Si tratta di una norma dell’ordinamento penitenziario che, inizialmente prevista per i condannati appartenenti a organizzazioni mafiose, stabilisce severe limitazioni alla già ridotta libertà, in particolare le comunicazioni con l’esterno.
Prevedendo divieti di ricevere e tenere in cella oggetti normali, come per esempio i libri, restringe anche le occasioni di socialità con gli altri detenuti e riduce i colloqui coi parenti a una sola occasione al mese, ponendo così il destinatario di quella misura in una situazione di quasi completo isolamento.
Il nuovo regime carcerario era stato disposto in seguito alla scoperta di una fitta corrispondenza del Cospito con gruppi anarchici, ritenuta sintomatica di un collegamento con gruppi eversivi di appartenenza, ipotesi che ha legittimato l’adozione di quel grave provvedimento.
Purgatorio o inferno?
La qual cosa, ove quei rapporti epistolari si fossero limitati a contenuti puramente politico-ideologici, costituirebbe una forma di repressione da far invidia alla polizia orwelliana, perché si tramuterebbe nella pretesa di sradicare col ricatto e la violenza dalla mente di un uomo la sua concezione del mondo, bella o brutta essa sia.
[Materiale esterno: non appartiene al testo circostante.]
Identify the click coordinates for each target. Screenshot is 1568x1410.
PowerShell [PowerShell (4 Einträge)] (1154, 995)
Diamo comunque per scontato che Alfredo Cospito, irriducibile nella sua ostilità nei confronti dello Stato e apologeta di azioni violente – è lui stesso in verità ad affermarlo – non sia persona capace di un percorso di rieducazione. Tanto basta, in ogni caso, a legittimare un trattamento carcerario disumano che finisce per procurare una sofferenza gratuita e ulteriore rispetto alla limitazione della libertà ?
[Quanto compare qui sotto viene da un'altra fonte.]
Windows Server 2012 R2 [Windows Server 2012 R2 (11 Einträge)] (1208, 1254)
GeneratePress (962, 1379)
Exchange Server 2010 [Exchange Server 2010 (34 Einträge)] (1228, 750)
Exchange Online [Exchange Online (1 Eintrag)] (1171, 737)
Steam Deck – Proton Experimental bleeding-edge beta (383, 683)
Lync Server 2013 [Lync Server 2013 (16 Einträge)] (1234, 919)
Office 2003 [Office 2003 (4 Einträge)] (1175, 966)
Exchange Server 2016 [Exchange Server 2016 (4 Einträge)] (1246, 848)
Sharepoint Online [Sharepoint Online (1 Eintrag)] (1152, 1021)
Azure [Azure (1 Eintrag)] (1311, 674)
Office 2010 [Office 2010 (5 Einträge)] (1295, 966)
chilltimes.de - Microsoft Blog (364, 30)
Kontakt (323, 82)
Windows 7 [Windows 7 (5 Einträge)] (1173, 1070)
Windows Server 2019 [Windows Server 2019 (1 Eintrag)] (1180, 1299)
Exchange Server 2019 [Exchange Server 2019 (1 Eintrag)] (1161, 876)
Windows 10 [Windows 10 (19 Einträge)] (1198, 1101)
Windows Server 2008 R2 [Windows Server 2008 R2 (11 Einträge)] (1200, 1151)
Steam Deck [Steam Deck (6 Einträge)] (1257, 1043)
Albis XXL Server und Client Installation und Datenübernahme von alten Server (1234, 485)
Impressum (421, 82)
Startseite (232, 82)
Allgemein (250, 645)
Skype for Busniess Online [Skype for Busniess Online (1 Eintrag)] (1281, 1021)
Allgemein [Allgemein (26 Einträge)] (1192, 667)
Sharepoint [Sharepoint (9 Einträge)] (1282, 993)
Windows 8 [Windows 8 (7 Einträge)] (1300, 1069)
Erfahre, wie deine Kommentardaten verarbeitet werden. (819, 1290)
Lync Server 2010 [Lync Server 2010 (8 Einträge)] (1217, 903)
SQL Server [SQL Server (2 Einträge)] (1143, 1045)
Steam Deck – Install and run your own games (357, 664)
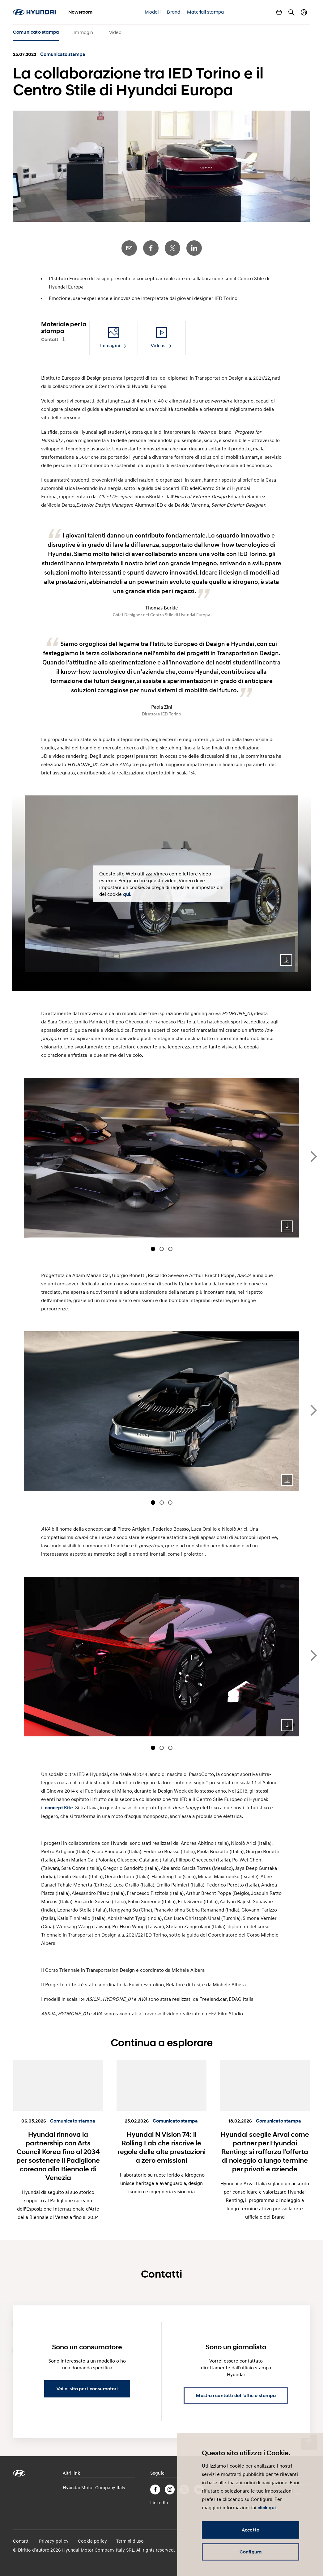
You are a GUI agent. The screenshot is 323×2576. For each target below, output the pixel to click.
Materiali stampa (205, 12)
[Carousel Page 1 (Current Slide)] (153, 1249)
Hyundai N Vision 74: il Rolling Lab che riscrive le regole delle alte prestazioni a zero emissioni (161, 2147)
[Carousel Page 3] (170, 1249)
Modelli (152, 12)
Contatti (50, 339)
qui (126, 894)
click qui (266, 2508)
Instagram (170, 2489)
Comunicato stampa (36, 32)
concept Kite (59, 1808)
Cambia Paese (304, 12)
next (313, 1156)
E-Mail (129, 248)
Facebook (151, 248)
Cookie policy (92, 2541)
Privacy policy (54, 2541)
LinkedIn (194, 248)
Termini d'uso (130, 2541)
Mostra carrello (279, 12)
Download (286, 960)
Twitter (172, 248)
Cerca (291, 12)
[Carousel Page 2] (161, 1249)
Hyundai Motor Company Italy (94, 2487)
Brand (173, 12)
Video (115, 32)
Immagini (84, 32)
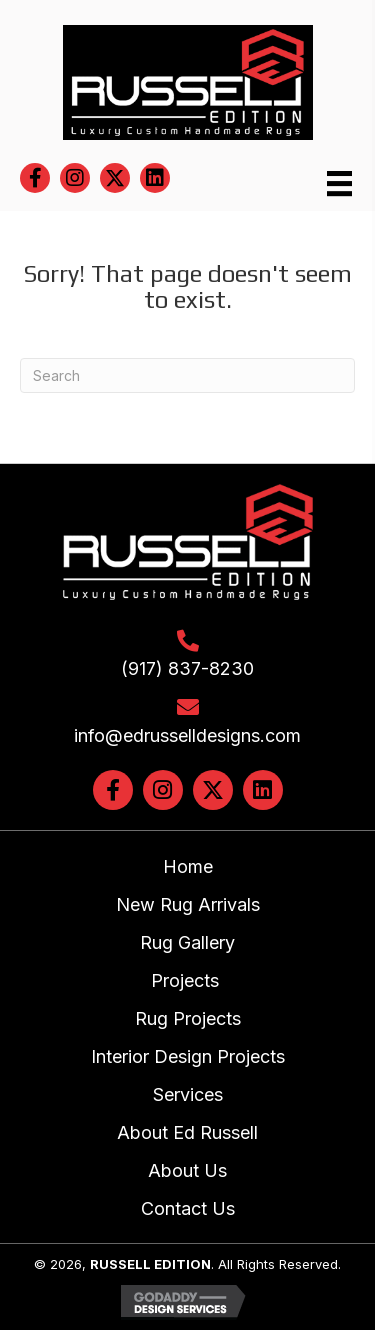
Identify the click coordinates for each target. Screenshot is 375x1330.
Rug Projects (188, 1018)
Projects (187, 980)
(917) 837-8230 (187, 668)
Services (188, 1094)
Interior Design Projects (188, 1056)
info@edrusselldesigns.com (187, 735)
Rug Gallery (187, 942)
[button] (35, 178)
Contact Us (188, 1208)
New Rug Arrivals (188, 904)
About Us (187, 1170)
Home (188, 866)
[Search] (187, 375)
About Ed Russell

Costituisce la norma del 41 bis l’unica misura adeguata, nei tempi attuali, a soddisfare le esigenze cui essa è rivolta? O non si tratta forse di un modo surrettizio di sfogare il potere muscolare dello Stato?
È una pericolosa tecnica di annientamento morale, inaccettabile perché contraria a quei minimi canoni di umanità che deve essere riconosciuta a ogni persona, anche se colpevole delle azioni più abbiette.
Summum ius, summa iniuria
Non si tratta di disconoscere le ragioni di sicurezza dello Stato né di mettere in secondo piano quelle delle vittime dei reati, troppo spesso trascurate. Ma di stabilire che ogni limitazione di libertà deve essere proporzionata a soddisfare le strette esigenze sanzionatorie anche quando si tratta di eseguire una sentenza penale di condanna per fatti gravi.
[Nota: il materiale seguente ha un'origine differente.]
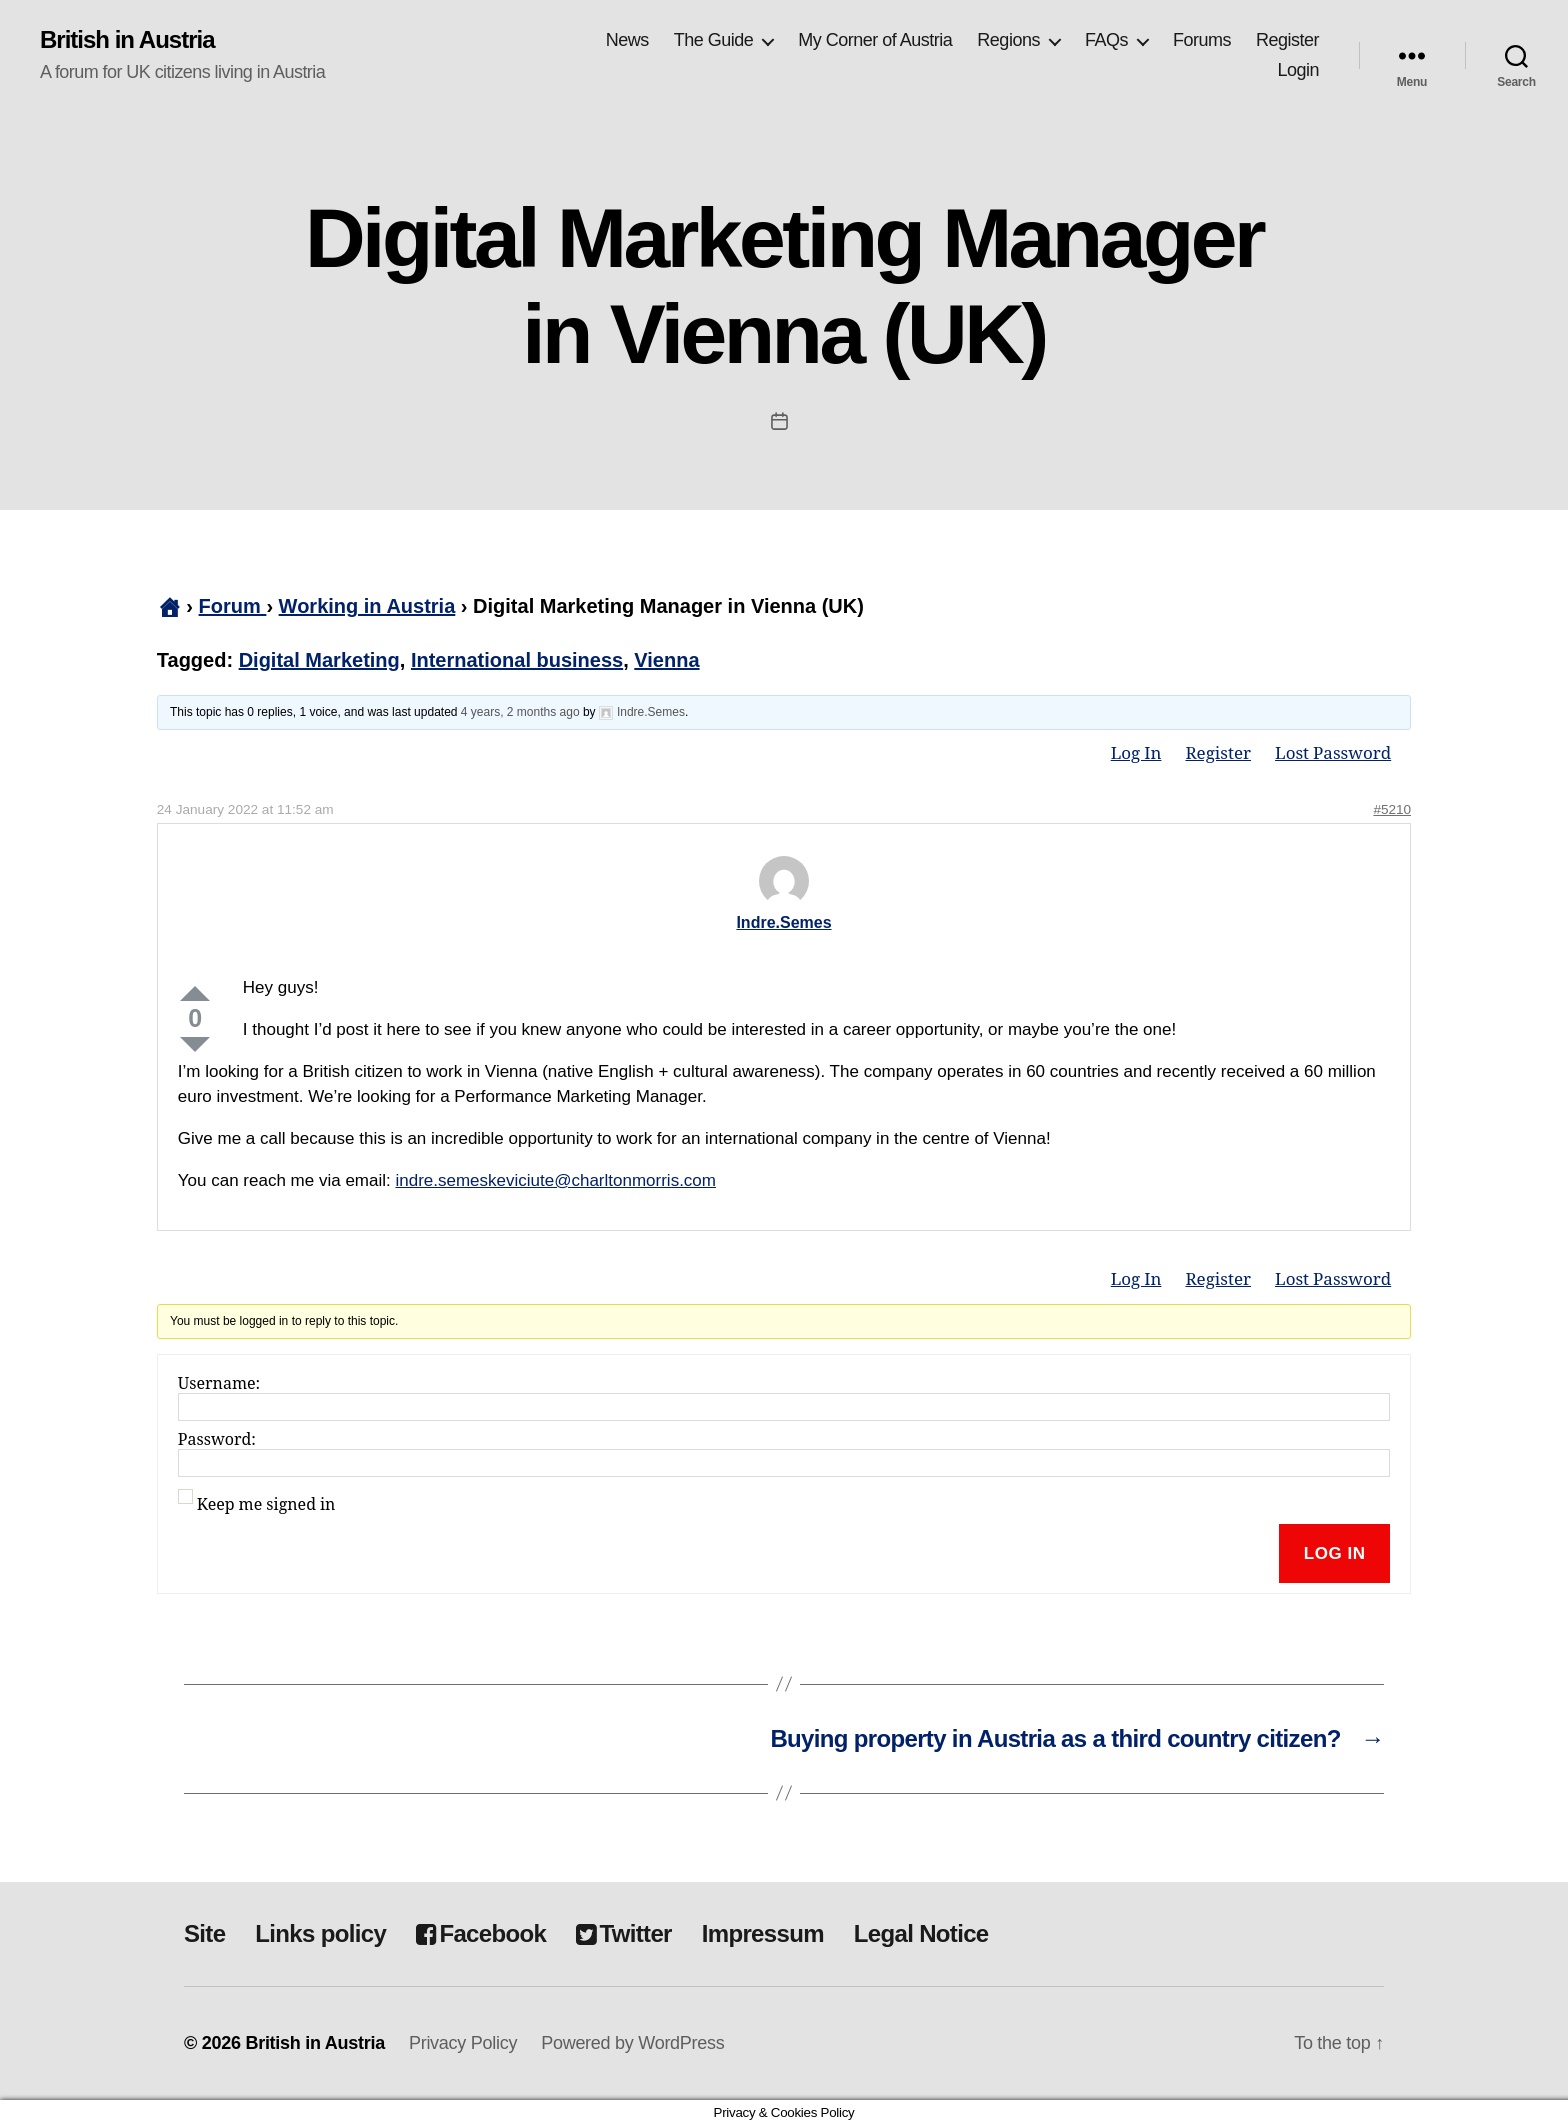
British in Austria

E, fosse per me, proprio in virtù di questo criterio che dovrebbe informare ogni decisione giudiziale, toglierei quella scritta che compare incisa o scolpita in ogni aula di tribunale “La legge è uguale per tutti” (ché tanto non ci crede più nessuno) sostituendola con quell’aforisma ciceroniano, che è un monito e al tempo stesso invito alla temperanza rivolto a chi la legge deve applicare: “Summum ius, summa iniuria”. (il diritto portato all’estremo può diventare un torto estremo).
E che dovrebbe ripetere a se stesso cento volte prima di emettere la sua decisione.